For young people who exercise, we recommend sleeping time is 23: 00-7: 00, especially if the exerciser can't keep 8 hours of continuous sleep, it will destroy the training effect of the day and affect the strength of the next day. If this time can't be guaranteed due to other reasons in work and life, it can be shortened appropriately, but remember the truth of "Better get up early than stay up late". Because 23: 00-2: 00 is the most vigorous three hours of normal metabolism of human body, no matter how hard you exercise, how elegant your diet is, or even take medicine, if you can't guarantee to fall asleep within these three hours, the effect after your efforts will be greatly reduced.
Sleeping at night is not guaranteed, which is undoubtedly a headache for many bodybuilders, especially those who are engaged in strength training and expect muscle growth. Another effective solution is to take a nap for 30-60 minutes before training every day, which will also accumulate enough strength for your training, effectively accelerate the synthesis and repair of muscles trained the day before, and thus better prepare for new training.

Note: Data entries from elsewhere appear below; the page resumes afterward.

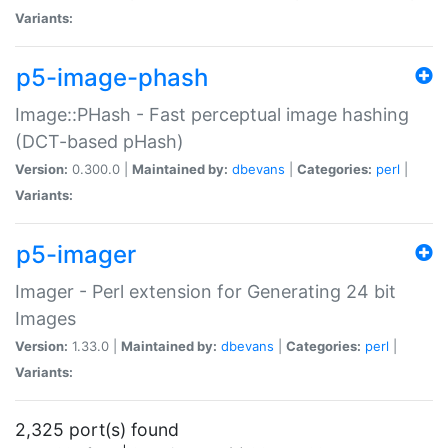
Variants:
p5-image-phash
Image::PHash - Fast perceptual image hashing
(DCT-based pHash)
Version:
0.300.0 |
Maintained by:
dbevans
|
Categories:
perl
|
Variants:
p5-imager
Imager - Perl extension for Generating 24 bit
Images
Version:
1.33.0 |
Maintained by:
dbevans
|
Categories:
perl
|
Variants:
2,325 port(s) found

Office workers and bodybuilders don't sound contradictory, but the difficulties are only understood by insiders. As you said, many people are physically and mentally exhausted after a hard day's work, and sometimes they are criticized by their bosses, bullied by colleagues and accused by customers. This is why some people choose to go home early after work, eat French fries and coke, watch TV and surf the Internet, or go to the streets and mountains to eat and drink. I think each of our bodybuilders is physically and psychologically stronger than them! I have seen many people rush to the gym after work to relax and relieve their fatigue and stress during the day with a positive attitude and way, which is undoubtedly a beautiful thing. However, it should be noted that because many office workers sit in front of computers all day, their metabolic rate has dropped to a very low value, so it is naturally inappropriate to do another high-intensity exercise at night, which is neither easy to get into the state nor easy to get hurt. Therefore, it is suggested that office workers who exercise at night must fully warm up before exercise, learn to relax and stretch themselves during the day to keep their bodies more active, and even practice yoga and pilates at noon, which will also help reduce muscle fatigue and fatigue.